[Date Prev][Date Next][Thread Prev][Thread Next]
[Date Index]
[Thread Index]
- Subject: Re: Load large amount of data fast
- From: Max E <maxxedout@...>
- Date: Sat, 16 Oct 2010 18:52:48 -0700
Well, here are two ideas off the top of my head, haven't tried either,
your mileage may vary.
Option 1:
Write it in C, using the Lua API. Read a line at a time using fgets(),
then either parse it yourself with strtok() or offload the parsing to
the Lua functions. This one is pretty much guaranteed to be workable and
will probably get you the best performance, although it may take the
longest to work.
Option 1.5:
Use something like this (http://lua-users.org/wiki/LuaGenPlusPlus ) to
convert your existing Lua code into a sequence of Lua API calls
automatically, then hand-optimize it. Performance might not be as good
though.
Option 2:
Okay, this is kind of cheating, but (assuming a UNIX-like command line
is available,) try something like this:
echo "data = {" > data.lua
cat inputfile | sed "s/.*/&,/" >> data.lua
echo "nil }" >> data.lua
I imagine there is a DOS/batch equivalent as well. These commands will
massage your input file into an executable Lua file as if you'd written
it as a Lua script in the first place. They just surround the whole file
with braces and put a comma after each line, with the final nil thrown
in so the comma on the last line doesn't cause problems. Then you can
require ("data.lua") and look in the global table "data" for your data.

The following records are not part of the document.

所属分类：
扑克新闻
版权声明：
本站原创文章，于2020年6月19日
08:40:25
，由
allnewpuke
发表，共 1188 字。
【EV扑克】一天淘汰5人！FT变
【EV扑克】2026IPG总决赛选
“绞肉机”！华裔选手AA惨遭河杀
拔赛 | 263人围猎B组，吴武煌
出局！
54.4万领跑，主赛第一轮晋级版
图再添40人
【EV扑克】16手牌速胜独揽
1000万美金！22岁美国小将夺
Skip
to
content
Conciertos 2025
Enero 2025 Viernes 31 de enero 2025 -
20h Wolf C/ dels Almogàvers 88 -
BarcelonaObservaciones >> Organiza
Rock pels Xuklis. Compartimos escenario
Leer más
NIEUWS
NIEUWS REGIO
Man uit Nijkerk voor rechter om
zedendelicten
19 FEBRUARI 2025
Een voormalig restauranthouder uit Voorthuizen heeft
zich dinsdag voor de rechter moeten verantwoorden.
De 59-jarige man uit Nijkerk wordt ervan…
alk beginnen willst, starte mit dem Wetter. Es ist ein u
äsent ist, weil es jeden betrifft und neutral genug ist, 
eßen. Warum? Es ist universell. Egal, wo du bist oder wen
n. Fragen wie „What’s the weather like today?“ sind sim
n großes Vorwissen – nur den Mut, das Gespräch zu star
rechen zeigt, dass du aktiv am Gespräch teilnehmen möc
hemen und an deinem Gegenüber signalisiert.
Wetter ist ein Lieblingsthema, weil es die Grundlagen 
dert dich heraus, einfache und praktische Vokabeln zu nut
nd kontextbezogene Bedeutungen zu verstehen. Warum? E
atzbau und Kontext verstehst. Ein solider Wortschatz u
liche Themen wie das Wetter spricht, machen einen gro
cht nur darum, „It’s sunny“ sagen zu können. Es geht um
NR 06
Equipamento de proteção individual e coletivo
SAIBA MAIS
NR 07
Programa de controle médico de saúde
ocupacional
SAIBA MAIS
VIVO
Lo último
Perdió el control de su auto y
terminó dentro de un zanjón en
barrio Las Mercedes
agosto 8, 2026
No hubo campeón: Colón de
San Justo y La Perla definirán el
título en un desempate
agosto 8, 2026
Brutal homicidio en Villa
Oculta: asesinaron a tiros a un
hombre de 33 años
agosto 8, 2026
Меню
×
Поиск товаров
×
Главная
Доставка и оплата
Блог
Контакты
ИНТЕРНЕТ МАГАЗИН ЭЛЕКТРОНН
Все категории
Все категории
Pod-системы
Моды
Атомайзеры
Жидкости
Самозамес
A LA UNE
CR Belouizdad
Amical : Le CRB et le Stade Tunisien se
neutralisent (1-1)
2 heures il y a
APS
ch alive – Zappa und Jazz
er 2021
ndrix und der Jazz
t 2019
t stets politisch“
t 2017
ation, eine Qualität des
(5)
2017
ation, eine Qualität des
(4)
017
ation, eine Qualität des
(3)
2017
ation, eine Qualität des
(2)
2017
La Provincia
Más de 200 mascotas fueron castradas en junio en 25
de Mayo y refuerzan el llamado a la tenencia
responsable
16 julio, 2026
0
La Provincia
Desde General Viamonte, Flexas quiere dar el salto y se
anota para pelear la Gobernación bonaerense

I imagine that this will take a very long time during the require()
call, but depending on how efficiently Lua is implemented, this could
easily be the fastest you could possibly get it. Or Lua might just choke
on it.
Regards,
-Max.
On Sun, 2010-10-17 at 05:15 +0400, Alexander Gladysh wrote:
> On Sun, Oct 17, 2010 at 05:06, Petite Abeille <petite.abeille@gmail.com> wrote:
> > On Oct 17, 2010, at 2:57 AM, Alexander Gladysh wrote:
>
> >> I take it that you suggest me to write my own Lua parser (or use a
> >> custom one)?
>
> > Hmmm... I doubt that your problem is the parsing itself... more of an overall design issue perhaps... but then again, not enough information about what you are trying to do with that data to offer any concrete help :)
>
> I'm trying to load that 3M entries in to Lua table in memory faster
> than I do it now.
>
> Other ways of solving my original task are out of the scope of this
> question. :-)
>
> Thanks,
> Alexander.
>
> P.S. I've accidentally killed my data crunching process and had to
> start over. :-(
>
> I've added some timing, here it is for the first 900K entries.
>
> at line 100000 : Sun Oct 17 04:47:10 2010
> at line 200000 : Sun Oct 17 04:48:29 2010
> at line 300000 : Sun Oct 17 04:50:18 2010
> at line 400000 : Sun Oct 17 04:53:02 2010
> at line 500000 : Sun Oct 17 04:55:52 2010
> at line 600000 : Sun Oct 17 04:58:55 2010
> at line 700000 : Sun Oct 17 05:01:26 2010
> at line 800000 : Sun Oct 17 05:07:00 2010
> at line 900000 : Sun Oct 17 05:10:18 2010
>